Bem, já que sem companhia, penso em amigos. Mas os tenho em número muito reduzido. Eram três; um morreu. Que Deus o guarde! Quanto aos dois restantes, o mais próximo reside a quase três mil quilômetros de distância, no sudeste do país; o outro reside na cidade do Cairo, no Egito. As verdadeiras amizades, de fato, são poucas. Aristóteles discorre com propriedade sobre o tema em sua “Ética à Nicômacos”; inegavelmente um belíssimo texto. Étienne de la Boétie, em seu “Discurso sobre a servidão voluntária”, também vincula a amizade à ética. Ele chega a declarar que quem não for ético, não tem amigos, apenas comparsas. Evidentemente que a ética tratada por eles envolve valores. Todavia, nos dias de hoje, de modo generalizado, quem for ético só colecionará inimigos. Infelizmente, vivemos o ápice da inversão valorativa.

O valor, em dias atuais, parece limitar-se ao cifrão, ao acúmulo de bens, ao capital... Pergunto-vos: Por onde andará o bom caráter, a honestidade, a integridade? Creio que, distante de valores, perde-se qualquer critério avaliativo, seletivo; reclamo vossa atenção para o fato de que o mérito está em baixa, caiu em desgraça. As pessoas vinculam os valores erradamente ao “moralismo de ocasião” e o lançam na conta da religião. Percebestes que a cristofobia virou moda? E por falar em moda, será que existe algo mais cultuado do que telefones celulares e redes sociais?

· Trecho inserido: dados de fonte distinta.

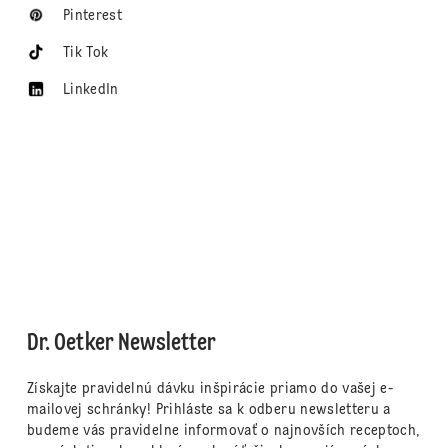
Pinterest
Tik Tok
LinkedIn
Dr. Oetker Newsletter
Získajte pravidelnú dávku inšpirácie priamo do vašej e-
mailovej schránky! Prihláste sa k odberu newsletteru a
budeme vás pravidelne informovať o najnovších receptoch,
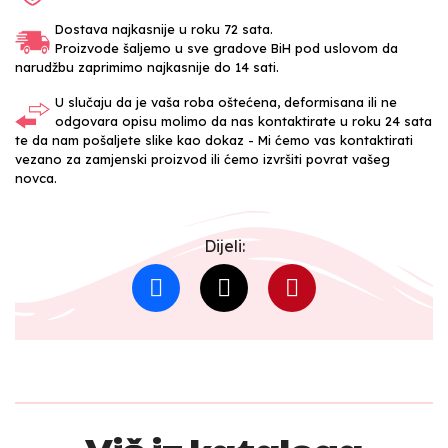
Dostava najkasnije u roku 72 sata.
Proizvode šaljemo u sve gradove BiH pod uslovom da
narudžbu zaprimimo najkasnije do 14 sati.
U slučaju da je vaša roba oštećena, deformisana ili ne
odgovara opisu molimo da nas kontaktirate u roku 24 sata
te da nam pošaljete slike kao dokaz - Mi ćemo vas kontaktirati
vezano za zamjenski proizvod ili ćemo izvršiti povrat vašeg
novca.
Dijeli:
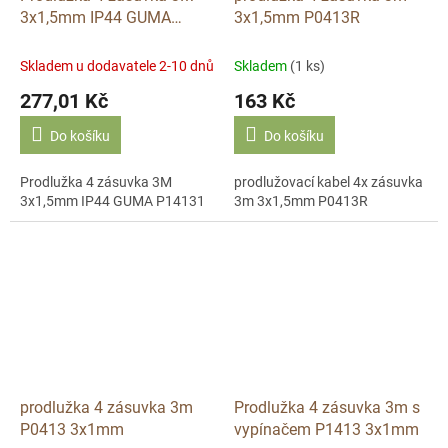
3x1,5mm IP44 GUMA
3x1,5mm P0413R
P14131
Skladem u dodavatele 2-10 dnů
Skladem
(1 ks)
277,01 Kč
163 Kč
Do košíku
Do košíku
Prodlužka 4 zásuvka 3M
prodlužovací kabel 4x zásuvka
3x1,5mm IP44 GUMA P14131
3m 3x1,5mm P0413R
prodlužka 4 zásuvka 3m
Prodlužka 4 zásuvka 3m s
P0413 3x1mm
vypínačem P1413 3x1mm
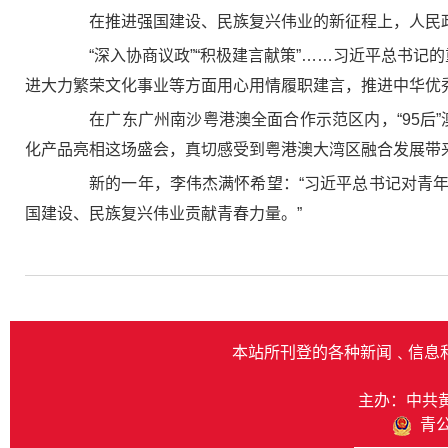
在推进强国建设、民族复兴伟业的新征程上，人民政
“深入协商议政”“积极建言献策”……习近平总书记的
进大力繁荣文化事业等方面用心用情履职建言，推进中华优
在广东广州南沙粤港澳全面合作示范区内，“95后”
化产品亮相这场盛会，真切感受到粤港澳大湾区融合发展带来
新的一年，李伟杰满怀希望：“习近平总书记对青年
国建设、民族复兴伟业贡献青春力量。”
本站所刊登的各种新闻﹑信息
主办：中共
青公网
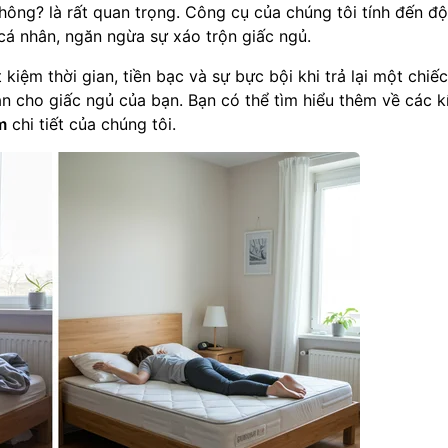
không? là rất quan trọng. Công cụ của chúng tôi tính đến đ
á nhân, ngăn ngừa sự xáo trộn giấc ngủ.
kiệm thời gian, tiền bạc và sự bực bội khi trả lại một chiế
n cho giấc ngủ của bạn. Bạn có thể tìm hiểu thêm về các k
m
chi tiết của chúng tôi.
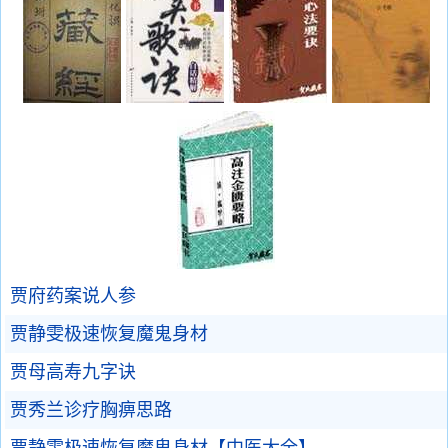
贾府药案说人参
贾静雯极速恢复魔鬼身材
贾母高寿九字诀
贾秀兰诊疗胸痹思路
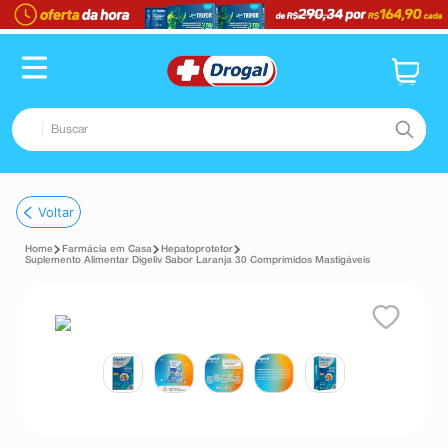
Buscar
TERMOS MAIS BUSCADOS
Voltar
1
º
fralda
Farmácia em Casa
Hepatoprotetor
2
º
dipirona
Suplemento Alimentar Digeliv Sabor Laranja 30 Comprimidos Mastigáveis
3
º
lenço umedecido
4
º
tadalafila
5
º
minoxidil
6
º
desodorante
7
º
esmalte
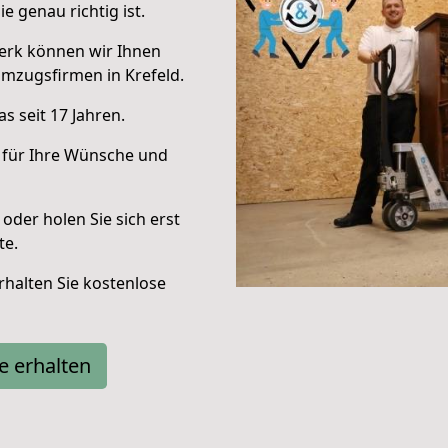
e genau richtig ist.
erk können wir Ihnen
mzugsfirmen in Krefeld.
s seit 17 Jahren.
 für Ihre Wünsche und
oder holen Sie sich erst
te.
halten Sie kostenlose
e erhalten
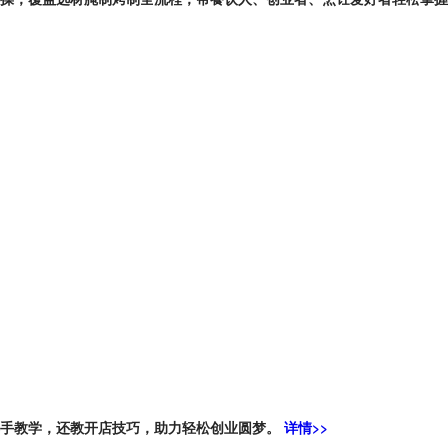
把手教学，还教开店技巧，助力轻松创业圆梦。
详情>>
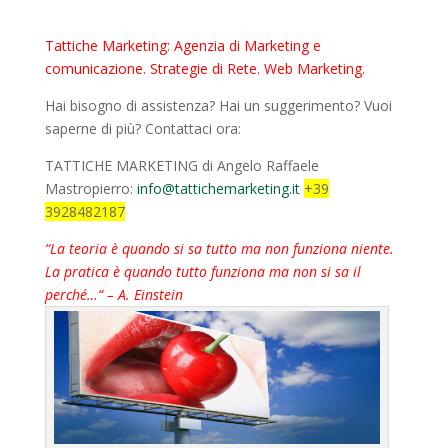
Tattiche Marketing: Agenzia di Marketing e
comunicazione. Strategie di Rete. Web Marketing.
Hai bisogno di assistenza? Hai un suggerimento? Vuoi
saperne di più? Contattaci ora:
TATTICHE MARKETING di Angelo Raffaele
Mastropierro:
info@tattichemarketing.it
+39
3928482187
“La teoria è quando si sa tutto ma non funziona niente.
La pratica è quando tutto funziona ma non si sa il
perché…“ – A. Einstein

Fica evidente o contraste com os personagens de minha juventude! Os predicativos a mim destinados são vintage, ultrapassado, jurássico, etc., etc., etc. Pergunto-vos: será que os jovens têm tanta necessidade de estarem online, logados, ou coisa assim? Não seria uma espécie de fuga? Parece-me que as redes sociais cobrem as lacunas deixadas por uma educação (aqui entendida de forma ampla) irresponsável, ociosa, estapafúrdia, descompromissada. As pessoas querem apenas a posse, e para isso não medem esforços; desconhecem o que seja limites, escrúpulos. Penso na comunicação quando menino; vivíamos felizes ou não, informados ou não, realizados ou não, gratificados ou não, mas sem a necessidade de estarmos “pendurados” 24 horas por dia em aparelhos telefônicos. Ainda me recordo do único número de telefone que toda minha família utilizava...

Alguém grita a meu lado na tentativa de vender bilhetes “premiados” da loteria. Nesse caso, volto a pensar no desafio diário de alguns para enriquecer sem esforço e no número de telefone de minha avó materna. Podeis achar estranho os caminhos de meu pensar, mas surpreendo-me a fazer uso de meus parcos conhecimentos do “jogo do bicho”: os seis algarismos referentes ao número telefônico de então correspondem aos grupos do camelo, do galo e do peru. Com efeito, este meu caminhar conduz-me a lugar nenhum!